* [Task description]
In the records below, the line with "Neueste Kommentare" opens the range and the line with "Offline-Karten in Whereyougo einbinden" closes it; print that range exactly and nothing else.

* [Data records]
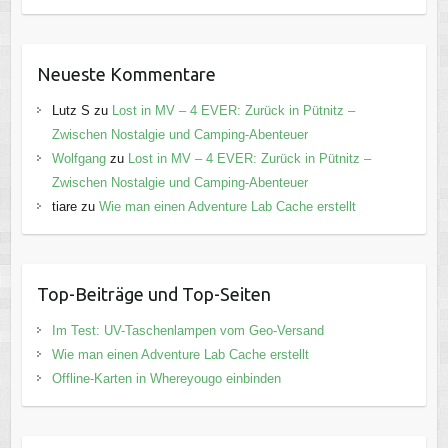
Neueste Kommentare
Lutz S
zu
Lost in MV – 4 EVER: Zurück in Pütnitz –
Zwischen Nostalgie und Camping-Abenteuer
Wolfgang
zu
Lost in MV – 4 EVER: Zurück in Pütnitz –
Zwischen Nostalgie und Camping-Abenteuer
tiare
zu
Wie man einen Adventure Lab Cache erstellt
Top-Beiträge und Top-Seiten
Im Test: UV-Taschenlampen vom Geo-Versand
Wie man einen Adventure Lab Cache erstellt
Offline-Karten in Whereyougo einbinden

...

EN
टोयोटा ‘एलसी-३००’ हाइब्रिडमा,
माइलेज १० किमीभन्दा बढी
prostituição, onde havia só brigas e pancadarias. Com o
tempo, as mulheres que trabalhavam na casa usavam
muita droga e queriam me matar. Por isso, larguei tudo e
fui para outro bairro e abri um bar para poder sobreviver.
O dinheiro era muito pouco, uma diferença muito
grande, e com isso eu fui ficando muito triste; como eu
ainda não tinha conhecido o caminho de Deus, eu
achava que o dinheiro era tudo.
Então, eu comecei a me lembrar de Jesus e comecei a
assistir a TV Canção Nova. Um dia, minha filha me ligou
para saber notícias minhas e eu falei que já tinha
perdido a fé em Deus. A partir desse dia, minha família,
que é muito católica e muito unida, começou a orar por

* [Response for this exercise]
Neueste Kommentare
Lutz S
zu
Lost in MV – 4 EVER: Zurück in Pütnitz –
Zwischen Nostalgie und Camping-Abenteuer
Wolfgang
zu
Lost in MV – 4 EVER: Zurück in Pütnitz –
Zwischen Nostalgie und Camping-Abenteuer
tiare
zu
Wie man einen Adventure Lab Cache erstellt
Top-Beiträge und Top-Seiten
Im Test: UV-Taschenlampen vom Geo-Versand
Wie man einen Adventure Lab Cache erstellt
Offline-Karten in Whereyougo einbinden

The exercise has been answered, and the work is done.